Born in 1965 in Vienna, Poledna lived in Los Angeles for many years. Here, he was able to find the necessary professional skills for a project that is simultaneously titanic but obsolete, incredibly utopian but concrete, and nostalgic but very contemporary.
With the collaboration of film studios in California, the Austrian artist created a three-minute hand-drawn animated film using more than 5,000 drawings, sketches and watercolours, just like in the glory days of Disney. The film’s musical score —recorded by a full orchestra in Warner Brothers’ LA studio — blends specifically written music with the rearrangement of a 1930s hit song by famed songwriter duo Arthur Freed and Nacio Herb Brown.

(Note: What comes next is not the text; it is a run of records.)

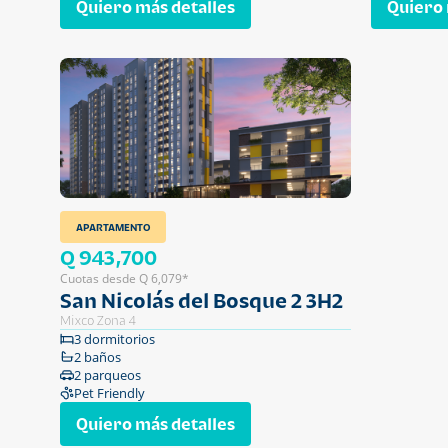
Quiero más detalles
Quiero 
APARTAMENTO
Q 943,700
Cuotas desde Q 6,079*
San Nicolás del Bosque 2 3H2
Mixco Zona 4
3 dormitorios
2 baños
2 parqueos
Pet Friendly
Quiero más detalles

Imitation of Life is being shown in the temporary addition to the Austrian Pavilion, designed by architects Kuehn Malvezzi, who transformed Robert Kramreiter and Josef Hoffmann’s 1934 building in the gardens of the Biennale Gardens into a screening room, reversing the relationship between interior and exterior.

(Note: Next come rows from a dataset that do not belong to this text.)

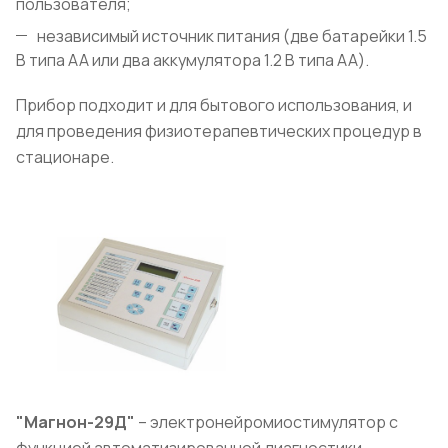
пользователя;
независимый источник питания (две батарейки 1.5
В типа АА или два аккумулятора 1.2 В типа АА).
Прибор подходит и для бытового использования, и
для проведения физиотерапевтических процедур в
стационаре.
"Магнон-29Д"
– электронейромиостимулятор с
функцией автоматизированной диагностики,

In Poledna’s film, the donkey does a few dance steps while singing along to the soundtrack in a forest full of surprises: singing birds and chubby bunnies are the main characters in a moment of levity and fun. With its simple and straightforward narrative structure, Imitation of Life refers to the cartoon as a language of pure joy in a fantasy world with no worries, anxieties or fatigue that pervades the viewer’s every pore.